Where do I start? When Jessica Backhaus showed me her new series Shifting Clouds, I was seduced right away by the beauty of the images and the coherence of the whole. She proposed that I write a text on this subject and it took me mere moments to decide. It was a challenge for me, a person who has maintained for years (wrongly, no doubt) that beauty is aware of itself but does not self-analyze. The consequence of this presupposition is that I write mainly on works that are a lot more “documentary” (the quote marks are indispensable here) than Jessica’s work is. Without doubt, Shifting Clouds, like the whole of her oeuvre, ought to convince us to leave this term to gather dust on the shelves of photography criticism. All photography is documentary, from the folded papers of Backhaus, to war photography, via the chemigrams of Pierre Cordier. Every photo has something real for a referent: a scrunched-up piece of paper, a battle, or a chemical reaction.
The determining aspect, for me, of Jessica Backhaus’s work, and of Shifting Clouds in particular, is decontextualization. 99% of photos have a context. To take two Parisian examples, Dovima with Elephants by Richard Avedon has the Winter Circus and Harper’s Bazaar as its context; The Kiss by Robert Doisneau, the square outside City Hall, Paris of the 1950s. Publicity pack shots, one could object, elude context. But in fact, they do not: they are conditioned by their period of production and by brand placement, mass market, or elitist product, for example.
(… …)
Two more motifs, equally essential, are characteristic of Shifting Clouds: the fold, recognized by Gilles Deleuze as being central to the philosophy of Leibniz, and the run-out. The one doubtless being the antithesis of the other. Jessica Backhaus soaks scraps of paper in watercolor and then observes the interaction of the paper, pigments, and water. In these two elements it is necessary to see, it seems to me, a desire to testify to complexity.
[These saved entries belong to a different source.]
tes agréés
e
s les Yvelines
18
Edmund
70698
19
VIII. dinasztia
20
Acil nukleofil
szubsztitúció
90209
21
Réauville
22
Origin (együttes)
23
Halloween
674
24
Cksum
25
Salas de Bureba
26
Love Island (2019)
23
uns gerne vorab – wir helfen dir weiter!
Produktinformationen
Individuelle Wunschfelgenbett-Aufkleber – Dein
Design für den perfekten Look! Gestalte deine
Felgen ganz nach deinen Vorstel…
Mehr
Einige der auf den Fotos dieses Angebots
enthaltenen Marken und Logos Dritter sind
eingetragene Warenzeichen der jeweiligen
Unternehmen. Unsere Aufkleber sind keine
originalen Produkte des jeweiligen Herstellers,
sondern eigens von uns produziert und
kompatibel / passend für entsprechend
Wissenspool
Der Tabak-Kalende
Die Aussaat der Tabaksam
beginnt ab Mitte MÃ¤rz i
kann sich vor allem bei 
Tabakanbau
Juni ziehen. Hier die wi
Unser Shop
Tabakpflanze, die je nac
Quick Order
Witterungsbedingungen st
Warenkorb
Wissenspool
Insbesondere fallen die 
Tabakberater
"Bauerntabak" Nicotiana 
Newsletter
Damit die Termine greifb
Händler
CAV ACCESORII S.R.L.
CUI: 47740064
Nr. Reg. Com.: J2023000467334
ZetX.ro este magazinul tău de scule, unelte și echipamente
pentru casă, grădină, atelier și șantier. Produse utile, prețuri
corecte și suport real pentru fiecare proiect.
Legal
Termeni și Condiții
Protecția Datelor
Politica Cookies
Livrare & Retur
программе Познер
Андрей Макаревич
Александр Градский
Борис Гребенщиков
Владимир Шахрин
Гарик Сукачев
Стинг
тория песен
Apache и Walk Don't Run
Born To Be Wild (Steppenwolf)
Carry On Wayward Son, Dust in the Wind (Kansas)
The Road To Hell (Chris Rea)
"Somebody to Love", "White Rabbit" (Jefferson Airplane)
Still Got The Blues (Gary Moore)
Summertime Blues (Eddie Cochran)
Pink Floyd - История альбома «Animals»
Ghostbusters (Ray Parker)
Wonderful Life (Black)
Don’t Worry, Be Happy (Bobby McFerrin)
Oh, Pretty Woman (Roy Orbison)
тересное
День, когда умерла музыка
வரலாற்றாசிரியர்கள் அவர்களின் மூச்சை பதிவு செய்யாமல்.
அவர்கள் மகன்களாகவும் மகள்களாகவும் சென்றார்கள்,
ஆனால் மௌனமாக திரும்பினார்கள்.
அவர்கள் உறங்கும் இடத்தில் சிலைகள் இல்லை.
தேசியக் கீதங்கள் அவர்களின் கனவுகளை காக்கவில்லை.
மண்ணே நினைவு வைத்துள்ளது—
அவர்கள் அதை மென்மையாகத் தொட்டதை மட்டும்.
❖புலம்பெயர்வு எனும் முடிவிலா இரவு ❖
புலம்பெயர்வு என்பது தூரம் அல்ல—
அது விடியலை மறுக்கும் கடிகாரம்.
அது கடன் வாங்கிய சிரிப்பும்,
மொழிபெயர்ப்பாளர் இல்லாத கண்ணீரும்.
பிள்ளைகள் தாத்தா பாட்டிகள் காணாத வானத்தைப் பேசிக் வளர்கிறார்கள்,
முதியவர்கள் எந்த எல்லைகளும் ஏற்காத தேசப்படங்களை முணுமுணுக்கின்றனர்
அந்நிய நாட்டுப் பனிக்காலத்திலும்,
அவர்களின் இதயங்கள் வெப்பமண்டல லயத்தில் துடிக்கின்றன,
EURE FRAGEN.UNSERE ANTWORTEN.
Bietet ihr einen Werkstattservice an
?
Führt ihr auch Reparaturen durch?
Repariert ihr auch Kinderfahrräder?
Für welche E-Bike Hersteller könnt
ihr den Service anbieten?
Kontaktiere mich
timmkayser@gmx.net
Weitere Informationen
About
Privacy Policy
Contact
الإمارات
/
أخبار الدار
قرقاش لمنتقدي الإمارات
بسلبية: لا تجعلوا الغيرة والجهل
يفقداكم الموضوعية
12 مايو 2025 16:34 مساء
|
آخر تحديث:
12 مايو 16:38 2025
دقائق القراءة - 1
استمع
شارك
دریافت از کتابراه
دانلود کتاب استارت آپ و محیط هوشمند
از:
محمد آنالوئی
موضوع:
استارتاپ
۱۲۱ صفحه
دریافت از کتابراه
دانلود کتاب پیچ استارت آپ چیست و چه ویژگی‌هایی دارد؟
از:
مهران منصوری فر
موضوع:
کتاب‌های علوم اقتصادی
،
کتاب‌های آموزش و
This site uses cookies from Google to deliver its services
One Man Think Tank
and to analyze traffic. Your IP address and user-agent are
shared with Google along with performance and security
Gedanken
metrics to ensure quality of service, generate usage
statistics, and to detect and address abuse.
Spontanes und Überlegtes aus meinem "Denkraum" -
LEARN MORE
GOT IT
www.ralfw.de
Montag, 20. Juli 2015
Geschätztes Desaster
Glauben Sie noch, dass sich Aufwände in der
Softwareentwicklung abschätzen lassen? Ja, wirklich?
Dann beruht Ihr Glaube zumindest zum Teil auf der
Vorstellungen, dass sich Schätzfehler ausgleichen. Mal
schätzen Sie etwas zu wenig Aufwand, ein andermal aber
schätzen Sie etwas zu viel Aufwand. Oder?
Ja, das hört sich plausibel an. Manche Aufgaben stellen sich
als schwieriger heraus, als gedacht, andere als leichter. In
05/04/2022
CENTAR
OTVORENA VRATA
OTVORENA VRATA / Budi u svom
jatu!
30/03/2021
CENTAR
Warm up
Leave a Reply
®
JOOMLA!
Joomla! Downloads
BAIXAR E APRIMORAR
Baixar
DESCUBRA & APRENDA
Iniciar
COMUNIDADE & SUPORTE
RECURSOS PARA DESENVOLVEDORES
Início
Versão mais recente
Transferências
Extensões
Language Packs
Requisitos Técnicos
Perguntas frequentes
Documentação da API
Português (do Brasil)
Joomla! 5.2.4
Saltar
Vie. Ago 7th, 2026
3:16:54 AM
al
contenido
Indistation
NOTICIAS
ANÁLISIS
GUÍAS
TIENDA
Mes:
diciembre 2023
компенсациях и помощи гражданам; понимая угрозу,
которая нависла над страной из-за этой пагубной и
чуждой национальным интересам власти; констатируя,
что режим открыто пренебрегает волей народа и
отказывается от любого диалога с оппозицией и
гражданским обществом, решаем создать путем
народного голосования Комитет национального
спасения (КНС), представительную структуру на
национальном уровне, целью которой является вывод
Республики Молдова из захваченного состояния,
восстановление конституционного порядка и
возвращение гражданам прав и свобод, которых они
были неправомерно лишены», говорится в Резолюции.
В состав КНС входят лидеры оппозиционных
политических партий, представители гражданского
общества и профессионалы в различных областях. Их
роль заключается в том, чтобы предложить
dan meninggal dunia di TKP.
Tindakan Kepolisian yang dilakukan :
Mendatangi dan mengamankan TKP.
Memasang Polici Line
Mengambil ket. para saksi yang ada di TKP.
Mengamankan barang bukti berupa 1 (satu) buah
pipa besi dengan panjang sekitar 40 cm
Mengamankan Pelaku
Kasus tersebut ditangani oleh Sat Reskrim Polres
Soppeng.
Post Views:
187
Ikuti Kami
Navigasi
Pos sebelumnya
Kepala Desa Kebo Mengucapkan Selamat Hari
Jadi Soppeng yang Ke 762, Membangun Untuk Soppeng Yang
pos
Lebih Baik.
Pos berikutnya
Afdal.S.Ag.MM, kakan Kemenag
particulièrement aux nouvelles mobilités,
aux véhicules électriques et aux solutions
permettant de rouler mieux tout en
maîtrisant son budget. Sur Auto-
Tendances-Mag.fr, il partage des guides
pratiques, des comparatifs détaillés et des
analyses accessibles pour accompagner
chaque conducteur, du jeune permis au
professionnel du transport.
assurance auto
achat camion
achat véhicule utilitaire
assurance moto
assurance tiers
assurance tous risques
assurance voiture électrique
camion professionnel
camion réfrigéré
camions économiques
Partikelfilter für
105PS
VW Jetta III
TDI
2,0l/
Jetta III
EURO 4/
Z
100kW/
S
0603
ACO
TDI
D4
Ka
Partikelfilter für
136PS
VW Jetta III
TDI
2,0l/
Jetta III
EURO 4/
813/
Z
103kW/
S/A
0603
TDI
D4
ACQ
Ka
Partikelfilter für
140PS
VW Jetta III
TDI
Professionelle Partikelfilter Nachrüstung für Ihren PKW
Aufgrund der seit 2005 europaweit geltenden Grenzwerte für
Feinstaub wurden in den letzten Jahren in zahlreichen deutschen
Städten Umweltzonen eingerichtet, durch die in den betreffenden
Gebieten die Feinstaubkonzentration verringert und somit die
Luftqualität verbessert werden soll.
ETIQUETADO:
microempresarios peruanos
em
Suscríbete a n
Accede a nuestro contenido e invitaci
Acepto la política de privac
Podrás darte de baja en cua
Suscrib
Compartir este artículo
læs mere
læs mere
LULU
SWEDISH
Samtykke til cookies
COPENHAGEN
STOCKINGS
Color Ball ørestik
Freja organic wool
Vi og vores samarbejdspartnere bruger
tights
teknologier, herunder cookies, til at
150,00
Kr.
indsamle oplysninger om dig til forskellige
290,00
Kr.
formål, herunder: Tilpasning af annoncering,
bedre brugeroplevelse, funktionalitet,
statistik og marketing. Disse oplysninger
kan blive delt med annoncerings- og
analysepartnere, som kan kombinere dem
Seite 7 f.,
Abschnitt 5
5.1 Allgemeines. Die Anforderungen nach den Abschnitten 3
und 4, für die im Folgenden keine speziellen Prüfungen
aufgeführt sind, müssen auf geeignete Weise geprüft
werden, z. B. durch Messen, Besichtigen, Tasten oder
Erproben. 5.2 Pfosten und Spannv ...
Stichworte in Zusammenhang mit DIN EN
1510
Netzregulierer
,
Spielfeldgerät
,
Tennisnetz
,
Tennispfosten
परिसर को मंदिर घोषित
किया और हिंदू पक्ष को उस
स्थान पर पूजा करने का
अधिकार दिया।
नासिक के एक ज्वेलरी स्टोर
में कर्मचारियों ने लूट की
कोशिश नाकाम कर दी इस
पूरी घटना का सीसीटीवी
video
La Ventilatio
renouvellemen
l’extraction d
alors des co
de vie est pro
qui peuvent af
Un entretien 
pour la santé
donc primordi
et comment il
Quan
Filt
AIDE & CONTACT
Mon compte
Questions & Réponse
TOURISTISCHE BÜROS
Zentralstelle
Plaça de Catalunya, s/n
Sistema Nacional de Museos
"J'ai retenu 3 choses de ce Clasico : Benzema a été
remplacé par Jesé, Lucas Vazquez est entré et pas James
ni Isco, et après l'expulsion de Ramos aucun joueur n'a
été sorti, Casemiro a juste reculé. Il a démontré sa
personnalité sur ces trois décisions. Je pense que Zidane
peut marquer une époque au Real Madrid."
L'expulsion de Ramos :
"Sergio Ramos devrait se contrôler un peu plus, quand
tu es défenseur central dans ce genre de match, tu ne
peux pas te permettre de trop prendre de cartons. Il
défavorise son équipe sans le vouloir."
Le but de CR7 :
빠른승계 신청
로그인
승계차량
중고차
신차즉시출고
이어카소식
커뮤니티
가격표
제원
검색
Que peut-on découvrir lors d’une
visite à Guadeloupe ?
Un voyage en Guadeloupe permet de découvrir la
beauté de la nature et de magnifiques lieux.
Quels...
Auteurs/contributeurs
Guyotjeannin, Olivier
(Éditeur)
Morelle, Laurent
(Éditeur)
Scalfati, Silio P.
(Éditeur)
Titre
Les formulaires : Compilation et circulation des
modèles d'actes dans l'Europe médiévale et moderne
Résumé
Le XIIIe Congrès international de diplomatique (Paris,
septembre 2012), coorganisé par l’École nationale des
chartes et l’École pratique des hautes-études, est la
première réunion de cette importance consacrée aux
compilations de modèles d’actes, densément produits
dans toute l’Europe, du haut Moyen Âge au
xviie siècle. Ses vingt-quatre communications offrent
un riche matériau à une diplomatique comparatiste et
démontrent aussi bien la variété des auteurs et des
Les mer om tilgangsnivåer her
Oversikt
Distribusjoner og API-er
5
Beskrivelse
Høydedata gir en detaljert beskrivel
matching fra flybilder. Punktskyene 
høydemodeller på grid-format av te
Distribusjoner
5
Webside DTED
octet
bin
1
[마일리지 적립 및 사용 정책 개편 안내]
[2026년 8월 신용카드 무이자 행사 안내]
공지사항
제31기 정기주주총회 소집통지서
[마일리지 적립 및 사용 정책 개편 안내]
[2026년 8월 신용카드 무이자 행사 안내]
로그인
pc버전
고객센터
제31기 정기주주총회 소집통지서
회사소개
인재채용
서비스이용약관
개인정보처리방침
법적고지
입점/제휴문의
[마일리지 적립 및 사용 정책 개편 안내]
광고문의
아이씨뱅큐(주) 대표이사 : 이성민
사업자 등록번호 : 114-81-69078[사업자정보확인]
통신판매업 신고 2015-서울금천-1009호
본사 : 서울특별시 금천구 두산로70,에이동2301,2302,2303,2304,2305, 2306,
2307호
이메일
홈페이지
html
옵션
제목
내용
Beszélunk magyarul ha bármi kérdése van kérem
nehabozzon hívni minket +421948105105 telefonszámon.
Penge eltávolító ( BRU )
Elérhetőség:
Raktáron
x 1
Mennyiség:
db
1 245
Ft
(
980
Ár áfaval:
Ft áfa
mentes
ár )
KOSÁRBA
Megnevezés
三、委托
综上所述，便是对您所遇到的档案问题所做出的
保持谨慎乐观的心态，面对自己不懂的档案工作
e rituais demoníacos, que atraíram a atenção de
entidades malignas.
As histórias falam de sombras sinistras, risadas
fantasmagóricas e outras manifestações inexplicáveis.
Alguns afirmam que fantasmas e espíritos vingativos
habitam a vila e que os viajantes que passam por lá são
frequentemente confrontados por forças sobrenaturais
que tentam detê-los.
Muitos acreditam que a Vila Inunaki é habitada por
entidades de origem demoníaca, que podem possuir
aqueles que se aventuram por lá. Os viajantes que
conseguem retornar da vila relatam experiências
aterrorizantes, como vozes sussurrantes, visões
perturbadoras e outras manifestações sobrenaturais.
The fold corresponds to stacking: of knowledge, of codes, of the multiple elements that shape our lives, and the run-out to the simultaneous porosity of these same elements.
Decontextualization is revealed as a tool that allows Jessica Backhaus to “document”, to bring into play, through the minimalist use of three simple figures—the circle, the fold, and the run-out—concepts that traverse art history: perfection, accumulation, and dispersion.